• GIVEN RECORDS

* * *

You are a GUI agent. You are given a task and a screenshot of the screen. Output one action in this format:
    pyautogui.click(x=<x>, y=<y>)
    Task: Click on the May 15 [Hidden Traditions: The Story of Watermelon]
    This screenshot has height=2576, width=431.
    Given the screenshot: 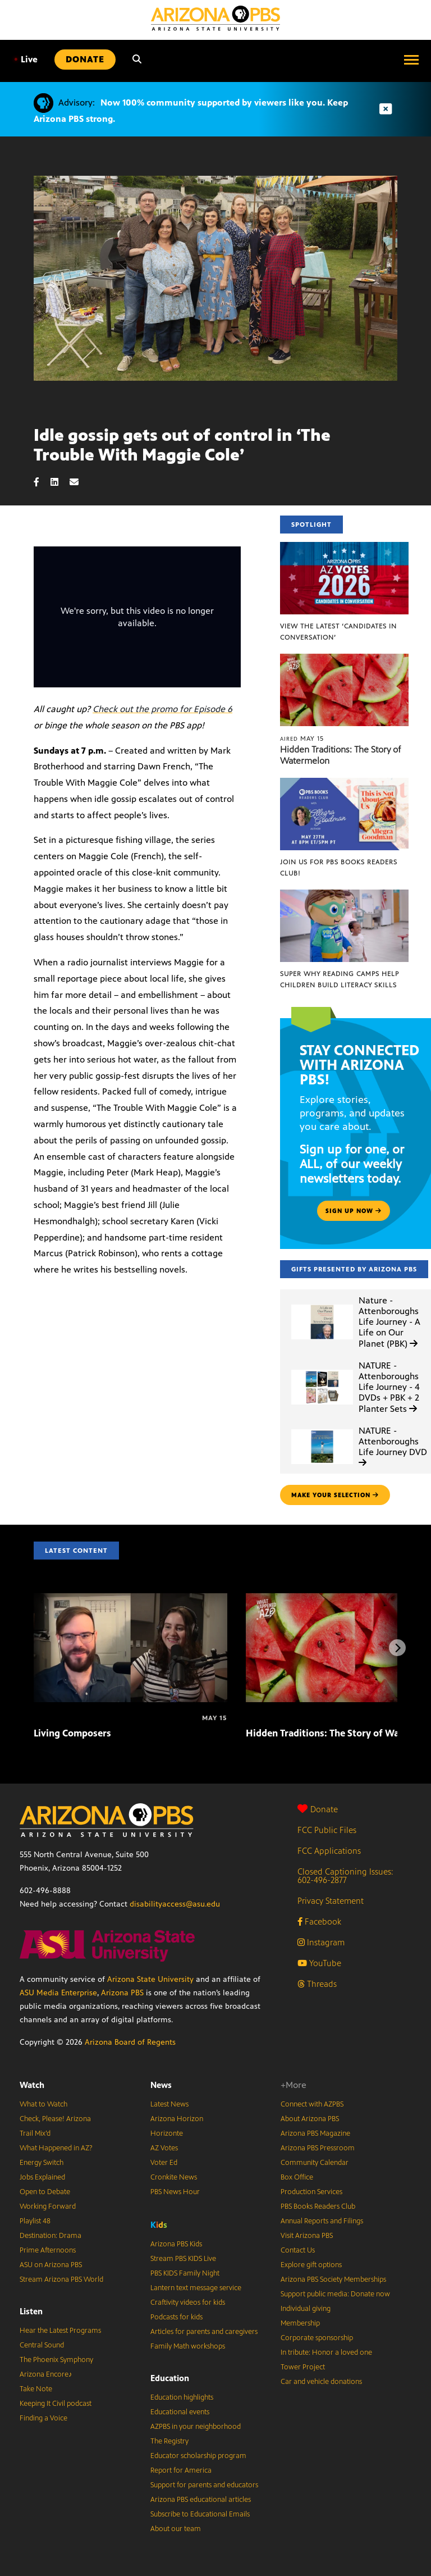 What is the action you would take?
    pyautogui.click(x=302, y=738)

* * *

• TO DO
Set down verbatim only the lines between the start of the data above and the line with "This screenshot has", both boundaries included.

• ANSWER TO THIS TASK
You are a GUI agent. You are given a task and a screenshot of the screen. Output one action in this format:
    pyautogui.click(x=<x>, y=<y>)
    Task: Click on the May 15 [Hidden Traditions: The Story of Watermelon]
    This screenshot has height=2576, width=431.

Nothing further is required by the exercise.